• _PROVIDED DATA_
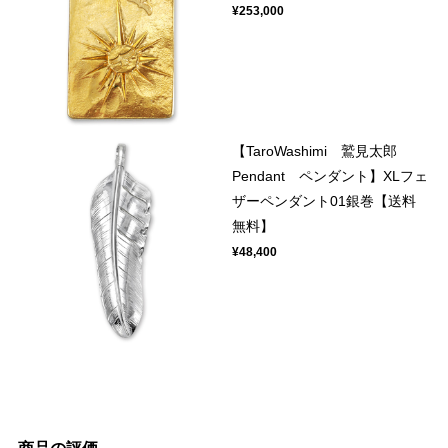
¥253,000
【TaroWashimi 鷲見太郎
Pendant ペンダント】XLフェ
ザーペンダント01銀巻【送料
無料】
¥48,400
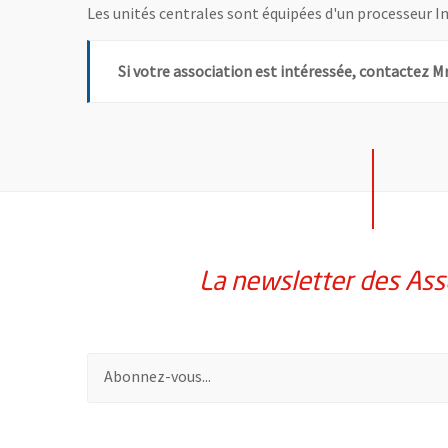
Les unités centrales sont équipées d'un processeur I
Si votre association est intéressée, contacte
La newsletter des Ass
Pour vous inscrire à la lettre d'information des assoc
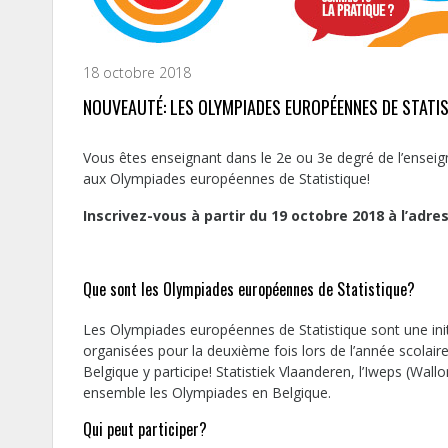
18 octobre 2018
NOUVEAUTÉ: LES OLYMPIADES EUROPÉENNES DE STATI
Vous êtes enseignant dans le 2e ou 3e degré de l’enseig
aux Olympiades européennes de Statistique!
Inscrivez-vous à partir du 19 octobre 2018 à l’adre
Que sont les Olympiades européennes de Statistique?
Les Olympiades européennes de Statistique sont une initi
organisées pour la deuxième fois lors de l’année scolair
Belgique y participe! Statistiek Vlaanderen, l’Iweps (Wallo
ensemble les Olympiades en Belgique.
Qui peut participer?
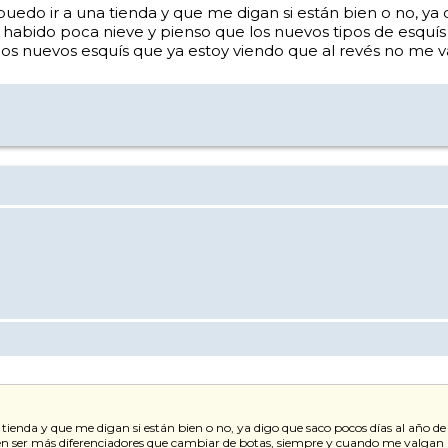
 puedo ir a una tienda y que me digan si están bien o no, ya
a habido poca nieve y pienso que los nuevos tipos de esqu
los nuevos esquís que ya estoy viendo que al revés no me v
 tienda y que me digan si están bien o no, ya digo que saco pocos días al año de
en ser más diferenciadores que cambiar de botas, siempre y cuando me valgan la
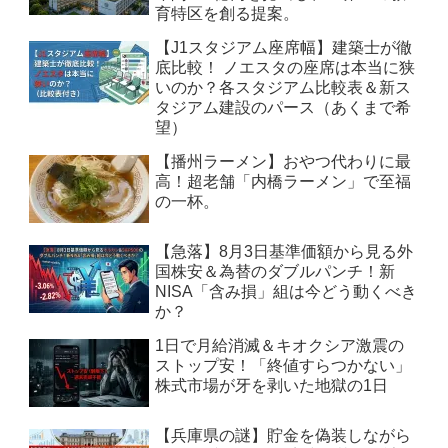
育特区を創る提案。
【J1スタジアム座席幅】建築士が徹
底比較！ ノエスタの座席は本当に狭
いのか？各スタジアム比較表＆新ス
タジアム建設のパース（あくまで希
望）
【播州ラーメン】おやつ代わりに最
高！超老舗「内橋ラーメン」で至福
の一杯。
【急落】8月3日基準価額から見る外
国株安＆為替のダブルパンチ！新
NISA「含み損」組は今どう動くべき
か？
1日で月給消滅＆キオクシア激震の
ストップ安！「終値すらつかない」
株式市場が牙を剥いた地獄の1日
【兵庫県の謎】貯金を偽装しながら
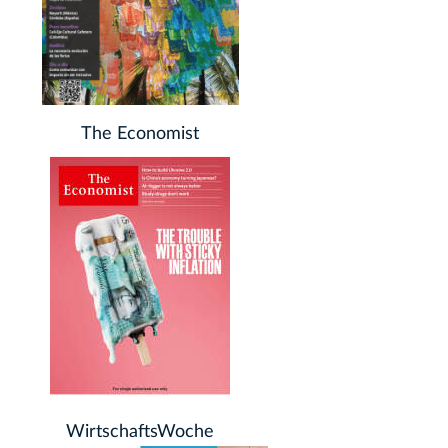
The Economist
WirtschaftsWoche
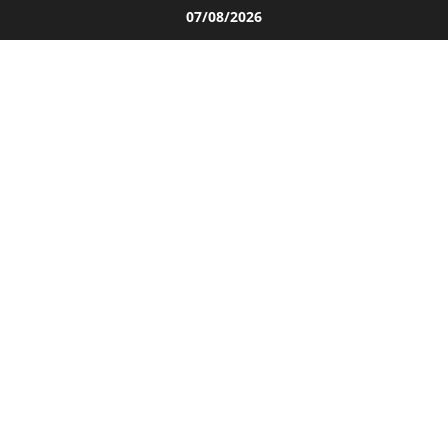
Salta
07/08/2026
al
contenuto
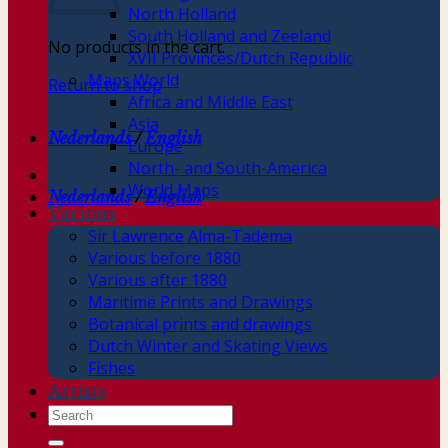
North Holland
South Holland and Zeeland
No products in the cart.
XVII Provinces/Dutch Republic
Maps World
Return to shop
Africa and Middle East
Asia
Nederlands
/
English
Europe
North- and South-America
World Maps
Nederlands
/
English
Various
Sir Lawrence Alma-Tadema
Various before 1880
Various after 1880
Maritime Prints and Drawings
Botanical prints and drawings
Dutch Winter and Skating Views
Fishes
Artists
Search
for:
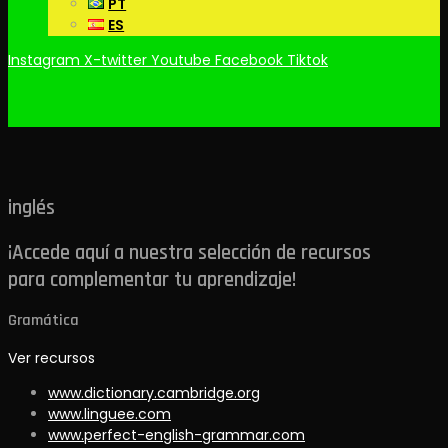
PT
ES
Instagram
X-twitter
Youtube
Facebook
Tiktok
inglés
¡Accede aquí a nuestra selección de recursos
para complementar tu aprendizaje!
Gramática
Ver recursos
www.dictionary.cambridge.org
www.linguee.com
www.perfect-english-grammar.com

• _THE TASK_
Copy out each record shown above without alteration, skipping any picture.

• _COMPLETED TASK_
¥253,000
【TaroWashimi 鷲見太郎
Pendant ペンダント】XLフェ
ザーペンダント01銀巻【送料
無料】
¥48,400
Les unités centrales sont équipées d'un processeur I
Si votre association est intéressée, contacte
La newsletter des Ass
Pour vous inscrire à la lettre d'information des assoc
18 octobre 2018
NOUVEAUTÉ: LES OLYMPIADES EUROPÉENNES DE STATI
Vous êtes enseignant dans le 2e ou 3e degré de l’enseig
aux Olympiades européennes de Statistique!
Inscrivez-vous à partir du 19 octobre 2018 à l’adre
Que sont les Olympiades européennes de Statistique?
Les Olympiades européennes de Statistique sont une initi
organisées pour la deuxième fois lors de l’année scolair
Belgique y participe! Statistiek Vlaanderen, l’Iweps (Wallo
ensemble les Olympiades en Belgique.
Qui peut participer?
 puedo ir a una tienda y que me digan si están bien o no, ya
a habido poca nieve y pienso que los nuevos tipos de esqu
los nuevos esquís que ya estoy viendo que al revés no me v
 tienda y que me digan si están bien o no, ya digo que saco pocos días al año de
en ser más diferenciadores que cambiar de botas, siempre y cuando me valgan la
育特区を創る提案。
【J1スタジアム座席幅】建築士が徹
底比較！ ノエスタの座席は本当に狭
いのか？各スタジアム比較表＆新ス
タジアム建設のパース（あくまで希
望）
【播州ラーメン】おやつ代わりに最
高！超老舗「内橋ラーメン」で至福
の一杯。
【急落】8月3日基準価額から見る外
国株安＆為替のダブルパンチ！新
NISA「含み損」組は今どう動くべき
か？
1日で月給消滅＆キオクシア激震の
ストップ安！「終値すらつかない」
株式市場が牙を剥いた地獄の1日
【兵庫県の謎】貯金を偽装しながら
The Economist
WirtschaftsWoche
Salta
07/08/2026
al
contenuto
North Holland
South Holland and Zeeland
No products in the cart.
XVII Provinces/Dutch Republic
Maps World
Return to shop
Africa and Middle East
Asia
Nederlands
/
English
Europe
North- and South-America
World Maps
Nederlands
/
English
Various
Sir Lawrence Alma-Tadema
Various before 1880
Various after 1880
Maritime Prints and Drawings
Botanical prints and drawings
Dutch Winter and Skating Views
Fishes
Artists
Search
for:
PT
ES
Instagram
X-twitter
Youtube
Facebook
Tiktok
inglés
¡Accede aquí a nuestra selección de recursos
para complementar tu aprendizaje!
Gramática
Ver recursos
www.dictionary.cambridge.org
www.linguee.com
www.perfect-english-grammar.com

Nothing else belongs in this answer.